■ TASK REQUIREMENTS: Using the word "土砂災害警戒情報" as the filter, copy each matching line from the records.
- Opening Delimiter -
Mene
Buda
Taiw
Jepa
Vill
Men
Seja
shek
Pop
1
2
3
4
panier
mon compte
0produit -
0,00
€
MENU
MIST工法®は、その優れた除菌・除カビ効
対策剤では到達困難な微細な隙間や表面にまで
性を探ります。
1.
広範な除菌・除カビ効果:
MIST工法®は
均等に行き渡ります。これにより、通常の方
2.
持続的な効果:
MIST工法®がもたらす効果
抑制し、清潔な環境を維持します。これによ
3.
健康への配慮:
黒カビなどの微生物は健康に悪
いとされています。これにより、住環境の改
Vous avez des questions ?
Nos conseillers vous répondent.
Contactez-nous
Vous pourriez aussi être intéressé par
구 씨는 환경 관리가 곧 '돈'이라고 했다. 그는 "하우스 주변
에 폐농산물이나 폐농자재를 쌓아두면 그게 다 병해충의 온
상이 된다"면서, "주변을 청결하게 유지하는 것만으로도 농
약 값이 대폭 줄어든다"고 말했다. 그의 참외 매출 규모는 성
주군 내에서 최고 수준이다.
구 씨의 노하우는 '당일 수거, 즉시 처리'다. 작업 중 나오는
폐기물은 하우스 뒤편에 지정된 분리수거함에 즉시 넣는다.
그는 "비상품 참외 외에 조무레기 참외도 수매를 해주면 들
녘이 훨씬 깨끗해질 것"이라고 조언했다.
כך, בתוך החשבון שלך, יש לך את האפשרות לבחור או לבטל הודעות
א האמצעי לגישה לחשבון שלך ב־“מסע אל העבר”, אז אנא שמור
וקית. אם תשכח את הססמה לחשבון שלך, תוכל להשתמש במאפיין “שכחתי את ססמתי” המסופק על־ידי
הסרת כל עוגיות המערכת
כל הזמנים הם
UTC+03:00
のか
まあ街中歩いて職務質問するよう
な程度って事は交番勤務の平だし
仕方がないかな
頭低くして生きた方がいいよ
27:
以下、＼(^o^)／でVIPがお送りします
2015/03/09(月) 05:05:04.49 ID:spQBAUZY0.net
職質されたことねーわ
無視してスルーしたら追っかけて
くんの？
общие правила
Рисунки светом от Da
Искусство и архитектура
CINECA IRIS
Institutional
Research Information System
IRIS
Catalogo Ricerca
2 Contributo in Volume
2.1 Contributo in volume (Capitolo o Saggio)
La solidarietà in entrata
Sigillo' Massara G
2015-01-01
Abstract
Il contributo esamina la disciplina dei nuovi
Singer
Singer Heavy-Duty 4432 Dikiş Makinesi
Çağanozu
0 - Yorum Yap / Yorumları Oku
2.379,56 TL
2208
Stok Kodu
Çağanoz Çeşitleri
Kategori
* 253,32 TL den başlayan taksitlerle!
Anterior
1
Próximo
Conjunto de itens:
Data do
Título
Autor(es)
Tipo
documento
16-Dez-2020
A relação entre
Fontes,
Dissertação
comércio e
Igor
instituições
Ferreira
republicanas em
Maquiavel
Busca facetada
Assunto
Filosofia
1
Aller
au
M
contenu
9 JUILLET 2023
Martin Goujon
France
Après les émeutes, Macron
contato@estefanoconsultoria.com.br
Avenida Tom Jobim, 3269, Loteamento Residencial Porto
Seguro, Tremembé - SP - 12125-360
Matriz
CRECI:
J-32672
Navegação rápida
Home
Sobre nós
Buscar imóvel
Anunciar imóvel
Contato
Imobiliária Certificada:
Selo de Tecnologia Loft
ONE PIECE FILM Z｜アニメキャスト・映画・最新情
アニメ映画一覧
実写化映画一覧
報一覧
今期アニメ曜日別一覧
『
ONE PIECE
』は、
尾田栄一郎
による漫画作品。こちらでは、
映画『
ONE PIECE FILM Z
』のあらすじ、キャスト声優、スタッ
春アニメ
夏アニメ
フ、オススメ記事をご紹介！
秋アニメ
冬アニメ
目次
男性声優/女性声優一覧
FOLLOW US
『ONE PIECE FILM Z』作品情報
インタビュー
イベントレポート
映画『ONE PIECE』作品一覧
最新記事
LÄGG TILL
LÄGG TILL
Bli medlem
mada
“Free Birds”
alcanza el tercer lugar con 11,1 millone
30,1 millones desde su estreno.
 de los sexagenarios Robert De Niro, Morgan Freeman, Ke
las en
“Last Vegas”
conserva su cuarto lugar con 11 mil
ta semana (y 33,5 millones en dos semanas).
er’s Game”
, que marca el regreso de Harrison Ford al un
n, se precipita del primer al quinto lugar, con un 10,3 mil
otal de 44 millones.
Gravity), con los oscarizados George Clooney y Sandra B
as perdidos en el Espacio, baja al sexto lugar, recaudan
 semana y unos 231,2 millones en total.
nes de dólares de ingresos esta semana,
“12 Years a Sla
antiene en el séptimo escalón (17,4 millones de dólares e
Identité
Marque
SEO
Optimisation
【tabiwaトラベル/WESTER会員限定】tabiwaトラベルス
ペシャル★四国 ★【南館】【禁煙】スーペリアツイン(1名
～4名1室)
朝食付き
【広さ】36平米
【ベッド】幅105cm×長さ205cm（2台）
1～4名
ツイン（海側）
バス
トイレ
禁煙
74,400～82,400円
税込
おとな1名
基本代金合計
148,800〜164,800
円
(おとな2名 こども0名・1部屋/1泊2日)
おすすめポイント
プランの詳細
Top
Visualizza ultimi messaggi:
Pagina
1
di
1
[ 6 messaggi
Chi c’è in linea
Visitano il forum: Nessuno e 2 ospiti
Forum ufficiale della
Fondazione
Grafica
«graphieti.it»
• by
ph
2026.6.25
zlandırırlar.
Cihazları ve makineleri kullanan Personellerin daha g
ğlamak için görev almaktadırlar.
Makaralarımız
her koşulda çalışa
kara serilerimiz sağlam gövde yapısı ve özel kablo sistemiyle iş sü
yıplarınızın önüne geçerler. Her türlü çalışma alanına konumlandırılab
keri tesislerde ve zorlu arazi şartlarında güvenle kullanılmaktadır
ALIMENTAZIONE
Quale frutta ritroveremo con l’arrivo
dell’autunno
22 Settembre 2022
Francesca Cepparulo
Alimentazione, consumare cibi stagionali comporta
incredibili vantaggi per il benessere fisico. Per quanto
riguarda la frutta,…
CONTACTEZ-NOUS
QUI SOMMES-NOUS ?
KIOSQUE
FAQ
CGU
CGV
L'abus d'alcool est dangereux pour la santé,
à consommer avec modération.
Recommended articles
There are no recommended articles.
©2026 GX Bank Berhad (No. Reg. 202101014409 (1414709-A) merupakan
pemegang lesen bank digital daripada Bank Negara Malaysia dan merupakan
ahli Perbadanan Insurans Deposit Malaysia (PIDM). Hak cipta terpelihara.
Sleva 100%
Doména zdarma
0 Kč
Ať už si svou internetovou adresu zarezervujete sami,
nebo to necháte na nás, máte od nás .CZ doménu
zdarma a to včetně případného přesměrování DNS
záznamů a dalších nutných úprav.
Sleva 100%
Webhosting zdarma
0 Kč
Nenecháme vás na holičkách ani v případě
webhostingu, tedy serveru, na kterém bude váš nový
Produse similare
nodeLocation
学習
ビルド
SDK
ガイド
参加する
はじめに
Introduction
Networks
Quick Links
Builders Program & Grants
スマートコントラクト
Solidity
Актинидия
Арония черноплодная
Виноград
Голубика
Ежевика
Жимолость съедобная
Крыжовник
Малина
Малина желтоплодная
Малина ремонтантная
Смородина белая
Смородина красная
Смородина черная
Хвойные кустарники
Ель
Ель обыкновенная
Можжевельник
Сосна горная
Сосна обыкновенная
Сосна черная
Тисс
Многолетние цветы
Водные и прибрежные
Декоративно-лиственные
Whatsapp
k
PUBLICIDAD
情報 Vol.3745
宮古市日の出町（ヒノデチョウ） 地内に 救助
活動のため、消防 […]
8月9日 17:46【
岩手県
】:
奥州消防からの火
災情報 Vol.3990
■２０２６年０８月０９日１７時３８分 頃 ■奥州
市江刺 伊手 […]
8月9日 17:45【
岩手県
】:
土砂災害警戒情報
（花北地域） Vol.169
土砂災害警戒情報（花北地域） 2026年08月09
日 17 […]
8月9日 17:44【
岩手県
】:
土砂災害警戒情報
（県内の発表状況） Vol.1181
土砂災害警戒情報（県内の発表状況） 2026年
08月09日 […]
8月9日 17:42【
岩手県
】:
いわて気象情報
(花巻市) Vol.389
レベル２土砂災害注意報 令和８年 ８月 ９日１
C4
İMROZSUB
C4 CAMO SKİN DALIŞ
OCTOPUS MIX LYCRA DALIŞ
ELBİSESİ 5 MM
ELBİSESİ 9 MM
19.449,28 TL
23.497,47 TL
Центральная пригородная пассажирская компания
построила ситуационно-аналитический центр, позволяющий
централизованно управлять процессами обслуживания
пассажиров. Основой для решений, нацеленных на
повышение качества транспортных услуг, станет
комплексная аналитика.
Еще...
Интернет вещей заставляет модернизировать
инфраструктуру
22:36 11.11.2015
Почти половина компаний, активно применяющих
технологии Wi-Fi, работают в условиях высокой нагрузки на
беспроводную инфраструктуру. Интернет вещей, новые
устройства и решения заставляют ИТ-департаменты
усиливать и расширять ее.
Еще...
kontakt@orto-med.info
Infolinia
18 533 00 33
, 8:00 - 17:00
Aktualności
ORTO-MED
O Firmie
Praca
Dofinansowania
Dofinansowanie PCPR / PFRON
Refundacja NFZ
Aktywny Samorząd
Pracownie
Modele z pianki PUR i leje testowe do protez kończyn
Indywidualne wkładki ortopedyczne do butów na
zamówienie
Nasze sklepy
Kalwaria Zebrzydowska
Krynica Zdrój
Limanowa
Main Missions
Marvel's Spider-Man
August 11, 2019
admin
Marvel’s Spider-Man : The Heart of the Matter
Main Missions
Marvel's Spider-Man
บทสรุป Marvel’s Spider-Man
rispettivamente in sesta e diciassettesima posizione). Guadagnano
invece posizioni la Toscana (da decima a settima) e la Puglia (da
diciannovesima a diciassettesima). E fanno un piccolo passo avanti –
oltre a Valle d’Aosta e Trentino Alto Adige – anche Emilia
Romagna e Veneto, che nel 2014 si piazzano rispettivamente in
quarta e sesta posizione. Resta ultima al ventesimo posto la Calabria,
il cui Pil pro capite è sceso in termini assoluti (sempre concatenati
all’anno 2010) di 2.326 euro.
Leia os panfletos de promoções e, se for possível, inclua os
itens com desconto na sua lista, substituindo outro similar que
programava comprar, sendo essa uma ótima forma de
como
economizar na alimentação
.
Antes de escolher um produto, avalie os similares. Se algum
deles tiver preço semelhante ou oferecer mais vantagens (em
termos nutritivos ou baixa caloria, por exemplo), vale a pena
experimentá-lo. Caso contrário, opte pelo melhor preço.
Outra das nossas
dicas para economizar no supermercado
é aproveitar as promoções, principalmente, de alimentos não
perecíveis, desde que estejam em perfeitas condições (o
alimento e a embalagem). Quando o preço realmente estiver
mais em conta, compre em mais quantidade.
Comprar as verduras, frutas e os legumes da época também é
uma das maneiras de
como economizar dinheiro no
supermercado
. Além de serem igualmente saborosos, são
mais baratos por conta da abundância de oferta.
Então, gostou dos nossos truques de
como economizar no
- Closing Delimiter -
■ TASK OUTPUT:
土砂災害警戒情報
土砂災害警戒情報（花北地域） 2026年08月09
土砂災害警戒情報
土砂災害警戒情報（県内の発表状況） 2026年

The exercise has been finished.